Não podemos ficar parados nem calados, enquanto médicos, enfermeiros e auxiliares tratam de salvar as nossas vidas, mas vemos outras vidas que precisam de ser salvas. Apelamos, por isso, ao fim da burocracia no apoio à restauração, pela clareza, simplicidade e rapidez na adoção de medidas

Estamos a viver um momento marcante da nossa história, da nossa vida, da nossa sociedade, como seres humanos e como cidadãos. É nestas alturas que nos definimos, como somos e como queremos continuar a ser – olhando para o passado para nos inspirarmos nos momentos conturbados que já ultrapassámos.

Para tudo correr bem, temos de conseguir fazer mais e melhor para parar esta pandemia e salvar todas as vidas que podemos, não só as de hoje e de amanhã, como as das próximas semanas, meses e anos. Temos a saúde das pessoas e da sociedade nas nossas mãos.

Da nossa parte, por todo um sector económico essencial, o não podemos ficar parados nem calados, enquanto médicos, enfermeiros e auxiliares tratam de salvar as nossas vidas, mas vemos outras vidas que precisam de ser salvas. Apelamos, por isso, ao fim da burocracia no apoio à restauração, pela clareza, simplicidade e rapidez na adoção de medidas.

O Grupo Non Basta é uma família. Não só de sangue, mas feita também de colaboradores, quais irmãos, onde nunca se deixa cair o próximo. Desde que começámos este projeto de família, em 2017, apoiámo-nos no valor que são as pessoas, o verdadeiro ingrediente de uma receita de sucesso. Hoje temos 4 restaurantes e empregamos 80 pessoas, que fazem parte desta família.

É esta nossa família que não podemos deixar que seja desmembrada, porque só em família, com todos os colaboradores, podemos ultrapassar os grandes desafios que se aproximam – e a grande velocidade.

A saúde e a economia são as duas prioridades urgentes do momento. Não se podem dissociar. E, nos dois sectores, trata-se do mesmo, de salvar vidas. No imediato e para o futuro. Por muito que se possa apreciar o enorme esforço feito para renovar a esperança no País, nos nossos postos de trabalho e também na nossa família, em todas as famílias portuguesas, permita-nos dizer que não chega. Falamos por todo um sector que precisa de ajuda, não daqui a 3 meses, mas já, imediatamente. Agora.

Os portugueses têm demonstrado que também esta Nação é uma enorme família. Dentro de uma família, quando a ajuda é precisa, ela acontece. O que pedimos é simples: que nos ajudem a fazer acontecer.

As medidas que se tomarem têm de ser práticas, claras e simples. Não há outra forma de o dizer. Não estamos em tempos de burocracias e leis que dão lugar a interpretações ambíguas. Não podemos arriscar a vida do próximo quando nem a certeza temos de como podemos ajudar e ser ajudados.

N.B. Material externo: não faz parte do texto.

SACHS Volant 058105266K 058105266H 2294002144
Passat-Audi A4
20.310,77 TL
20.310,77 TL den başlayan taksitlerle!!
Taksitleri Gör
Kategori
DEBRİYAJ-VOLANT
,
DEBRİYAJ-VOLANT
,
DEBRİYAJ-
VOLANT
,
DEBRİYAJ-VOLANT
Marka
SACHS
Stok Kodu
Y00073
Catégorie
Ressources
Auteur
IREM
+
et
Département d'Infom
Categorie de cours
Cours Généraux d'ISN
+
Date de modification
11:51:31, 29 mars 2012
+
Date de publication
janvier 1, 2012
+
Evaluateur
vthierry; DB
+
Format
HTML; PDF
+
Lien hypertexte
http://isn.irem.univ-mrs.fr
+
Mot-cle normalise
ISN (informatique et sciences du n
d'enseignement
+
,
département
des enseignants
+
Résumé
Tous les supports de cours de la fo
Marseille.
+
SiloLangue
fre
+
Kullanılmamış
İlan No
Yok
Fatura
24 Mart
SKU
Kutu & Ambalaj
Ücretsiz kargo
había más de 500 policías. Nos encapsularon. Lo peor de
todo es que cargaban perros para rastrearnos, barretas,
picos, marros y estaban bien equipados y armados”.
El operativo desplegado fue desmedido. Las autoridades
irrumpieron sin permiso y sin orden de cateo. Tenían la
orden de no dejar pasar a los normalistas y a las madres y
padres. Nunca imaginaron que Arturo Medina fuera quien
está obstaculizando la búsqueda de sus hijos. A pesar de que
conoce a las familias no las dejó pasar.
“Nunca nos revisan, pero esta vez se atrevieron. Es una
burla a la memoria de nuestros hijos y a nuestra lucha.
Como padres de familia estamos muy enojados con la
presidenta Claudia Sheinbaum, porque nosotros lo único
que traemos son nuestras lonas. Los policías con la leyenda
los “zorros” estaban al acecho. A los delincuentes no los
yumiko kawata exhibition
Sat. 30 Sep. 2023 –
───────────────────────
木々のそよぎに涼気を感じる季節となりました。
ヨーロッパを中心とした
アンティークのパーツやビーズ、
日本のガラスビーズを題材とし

O fim do mês está à vista e a primeira batalha será vencida. Mas, nos próximos meses, se não houver proatividade com apoios simples, exequíveis e dinâmicos, poderemos ver agravadas as ameaças na saúde e na economia – e as famílias que tanto prezamos a serem postas em risco.

A verdade é que são as empresas e os trabalhadores que financiam a Segurança Social e que o Governo tem de gerir. Neste momento é preciso devolver o necessário às pessoas para que se possa responder ao desafio de conter a crise da Saúde e a crise económica que já começou, para que assim que possível possamos cumprir as nossas responsabilidades, manter vivas as nossas empresas e os postos de trabalho que criámos e queremos continuar a criar. Fazer o contrário ou adiar será trágico.

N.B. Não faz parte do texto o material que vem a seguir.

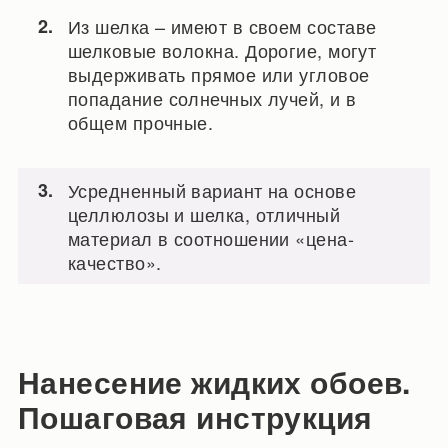
Из шелка – имеют в своем составе
шелковые волокна. Дорогие, могут
выдерживать прямое или угловое
попадание солнечных лучей, и в
общем прочные.
Усредненный вариант на основе
целлюлозы и шелка, отличный
материал в соотношении «цена-
качество».
Нанесение жидких обоев.
Пошаговая инструкция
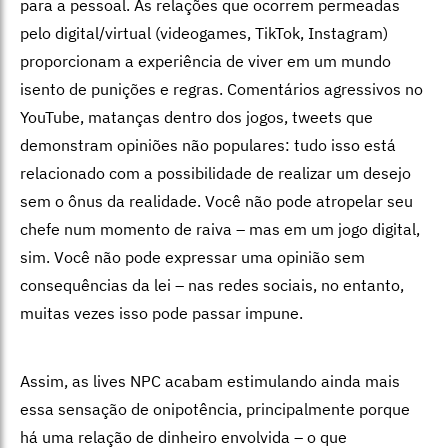
para a pessoal. As relações que ocorrem permeadas
pelo digital/virtual (videogames, TikTok, Instagram)
proporcionam a experiência de viver em um mundo
isento de punições e regras. Comentários agressivos no
YouTube, matanças dentro dos jogos, tweets que
demonstram opiniões não populares: tudo isso está
relacionado com a possibilidade de realizar um desejo
sem o ônus da realidade. Você não pode atropelar seu
chefe num momento de raiva – mas em um jogo digital,
sim. Você não pode expressar uma opinião sem
consequências da lei – nas redes sociais, no entanto,
muitas vezes isso pode passar impune.
Assim, as lives NPC acabam estimulando ainda mais
essa sensação de onipotência, principalmente porque
há uma relação de dinheiro envolvida – o que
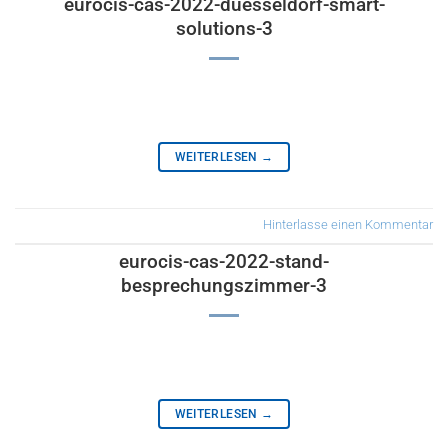
eurocis-cas-2022-duesseldorf-smart-
solutions-3
WEITERLESEN
→
Hinterlasse einen Kommentar
eurocis-cas-2022-stand-
besprechungszimmer-3
WEITERLESEN
→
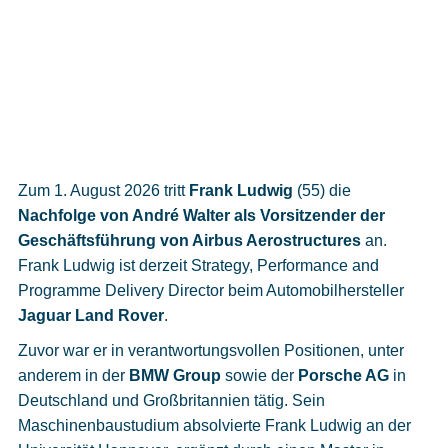
Zum 1. August 2026 tritt
Frank Ludwig
(55) die
Nachfolge von André Walter als Vorsitzender der
Geschäftsführung von Airbus Aerostructures
an.
Frank Ludwig ist derzeit Strategy, Performance and
Programme Delivery Director beim Automobilhersteller
Jaguar Land Rover
.
Zuvor war er in verantwortungsvollen Positionen, unter
anderem in der
BMW Group
sowie der
Porsche AG
in
Deutschland und Großbritannien tätig. Sein
Maschinenbaustudium absolvierte Frank Ludwig an der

Sabemos que é nas dificuldades que podemos renascer para um futuro melhor. Vamos “dar as mãos” e vamos à luta esperançosa que é a vida que faz sentido.  Juntem-se a nós, para que possamos todos recordar este momento como uma prova que todos ultrapassámos o melhor possível – ao mesmo tempo que confirmámos que estamos cá uns para os outros.

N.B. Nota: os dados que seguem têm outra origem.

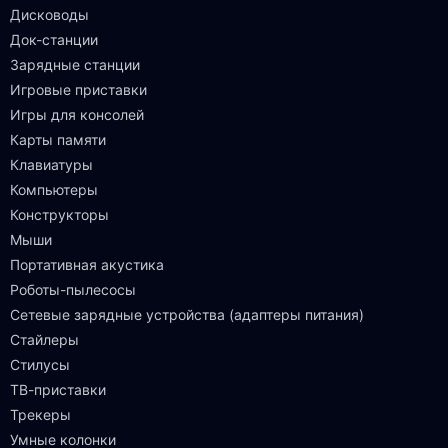
Дисководы
Док-станции
Зарядные станции
Игровые приставки
Игры для консолей
Карты памяти
Клавиатуры
Компьютеры
Конструкторы
Мыши
Портативная акустика
Роботы-пылесосы
Сетевые зарядные устройства (адаптеры питания)
Стайлеры
Стилусы
ТВ-приставки
Трекеры
Умные колонки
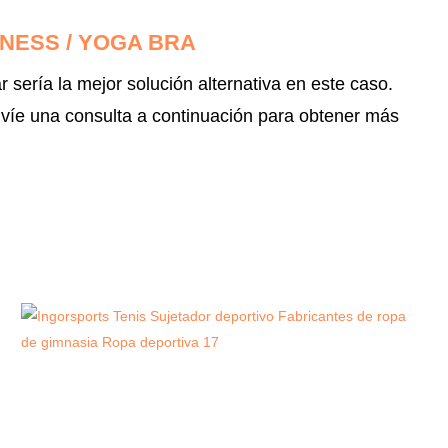
NESS / YOGA BRA
sería la mejor solución alternativa en este caso.
nvíe una consulta a continuación para obtener más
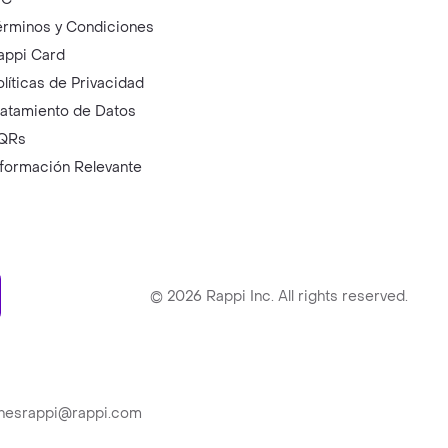
érminos y Condiciones
appi Card
olíticas de Privacidad
ratamiento de Datos
QRs
nformación Relevante
ry
©
2026
Rappi Inc. All rights reserved.
ionesrappi@rappi.com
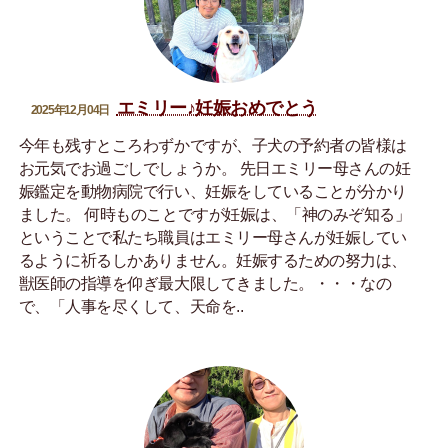
エミリー♪妊娠おめでとう
2025年12月04日
今年も残すところわずかですが、子犬の予約者の皆様は
お元気でお過ごしでしょうか。 先日エミリー母さんの妊
娠鑑定を動物病院で行い、妊娠をしていることが分かり
ました。 何時ものことですが妊娠は、「神のみぞ知る」
ということで私たち職員はエミリー母さんが妊娠してい
るように祈るしかありません。妊娠するための努力は、
獣医師の指導を仰ぎ最大限してきました。・・・なの
で、「人事を尽くして、天命を..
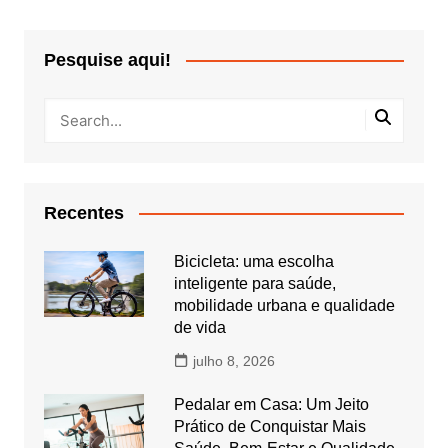
Pesquise aqui!
Recentes
Bicicleta: uma escolha
inteligente para saúde,
mobilidade urbana e qualidade
de vida
julho 8, 2026
Pedalar em Casa: Um Jeito
Prático de Conquistar Mais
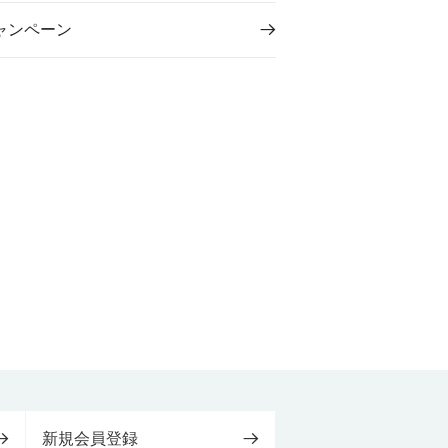
ャンペーン
新規会員登録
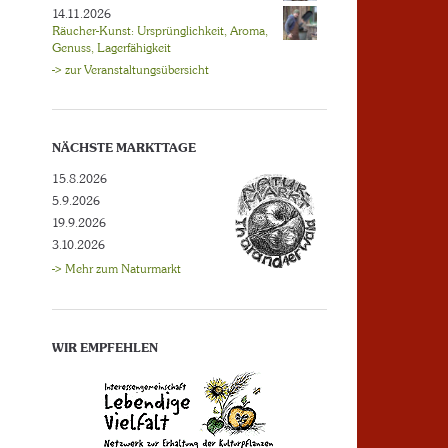
14.11.2026
Räucher-Kunst: Ursprünglichkeit, Aroma,
Genuss, Lagerfähigkeit
-> zur Veranstaltungsübersicht
NÄCHSTE MARKTTAGE
15.8.2026
5.9.2026
19.9.2026
3.10.2026
-> Mehr zum Naturmarkt
WIR EMPFEHLEN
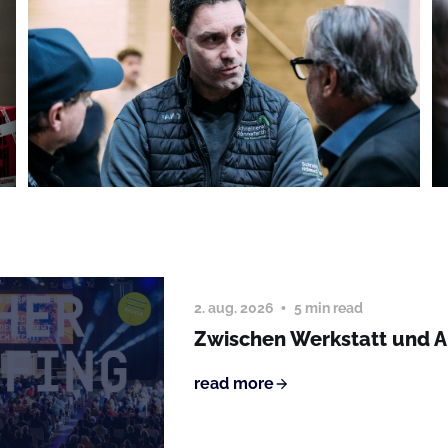
2. aug. 2026
5 min read
Zwischen Werkstatt und 
read more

Esperamos por novidades e por medidas que são urgentes para uma economia de hoje e de amanhã que serve todo um País. Mas, de uma forma ou de outra, vamos continuar a trabalhar, pelas nossas famílias, pela grande família que é o Grupo Non Basta.

Contamos consigo, com o seu magistério de influência, Sr. Presidente, para bem de Portugal e de todos os portugueses.